The inference form R and A to !C is by design.

The Argument Reasoning Comprehension Task (ARCT) defers the problem of discovering warrants and focuses on inference. An argument is provided, comprising a claim C and reason R. The task is to pick the correct warrant W over a distractor, an alternative warrant A. The alternative is written such that R & A -> !C.

Even supplying warrants, learners still need to rely on further world knowledge. In the example before, it's necessary to know how consumer choice and web re-directs relate to the concept of monopoly, and that Google is a search engine.

All but one participating system in the shared task could not exceed 60% accuracy (on binary classification).

BERT and ARCT

Therefore, it is surprising that BERT achieves 77% test set accuracy, only 3 points below the average (untrained) human baseline. It doesn't seem reasonable to expect it to perform so well without world knowledge.
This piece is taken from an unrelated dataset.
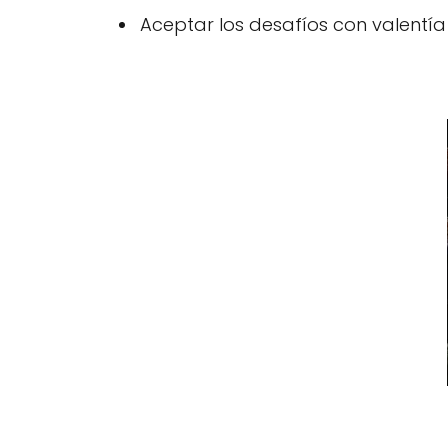
Aceptar los desafíos con valentía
What has BERT learned about argument comprehension?

BERT exploits the presence of cue words in the warrant, especially not. We demonstrate that BERT's surprising performance can be entirely accounted for in terms of exploiting spurious statistical cues.
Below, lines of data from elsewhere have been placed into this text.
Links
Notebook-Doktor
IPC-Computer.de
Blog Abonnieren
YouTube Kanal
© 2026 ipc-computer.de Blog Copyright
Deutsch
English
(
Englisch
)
Since R & A -> !C, we can add a copy of each data point with the claim negated and the label inverted. The distribution of the statistical cues in the warrants is mirrored over both labels, eliminating the signal. On this adversarial dataset all models perform randomly, with BERT achieving a maximum test set accuracy of 53%.

The adversarial dataset therefore provides a more robust evaluation of argument comprehension and should be adopted as the standard in future work on this dataset.

Statistical Cues

The major source of spurious statistical cues in ARCT comes from uneven distributions of linguistic artifacts over the warrants, and therefore over the labels.
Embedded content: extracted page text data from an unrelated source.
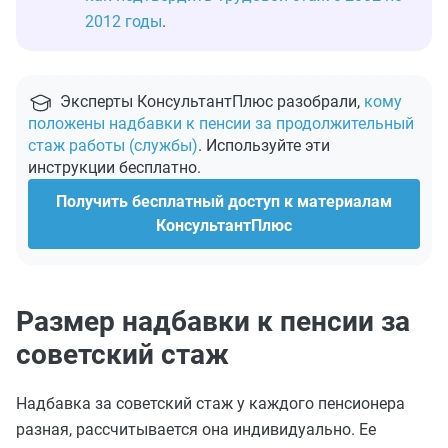
2012 годы
.
Эксперты КонсультантПлюс разобрали,
кому
положены надбавки к пенсии за продолжительный
стаж работы (службы)
. Используйте эти
инструкции бесплатно.
Получить бесплатный доступ к материалам
КонсультантПлюс
Размер надбавки к пенсии за
советский стаж
Надбавка за советский стаж у каждого пенсионера
разная, рассчитывается она индивидуально. Ее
The productivity and coverage (formulas in paper) of the strongest unigram cue was for not, followed by 'is', 'do', and 'are'. Bigrams occurring with not, 'will not', 'cannot', were also found to be highly productive.

Adversarial test set

Given R & A -> !C, we can negate the claim and invert the label for each data point. The adversarial examples are then combined with the original data, eliminating the problem by mirroring the distributions of cues around both labels.

  • First experimental setup: models trained and validated on the original data were evaluated on the adversarial set. All results were worse than random due to overfitting the cues in the original data set.
  • Second experimental setup: models trained from scratch on adversarial training and val sets, then evaluated on the adversarial test set. BERT's peak performance is reduced to 53%.

The adversarial dataset has successfully eliminated the clues as expected, providing a more robust evaluation of machine argument comprehension.

With little to no understanding about the reailty underlying these arguments, good performance shouldn't be feasible.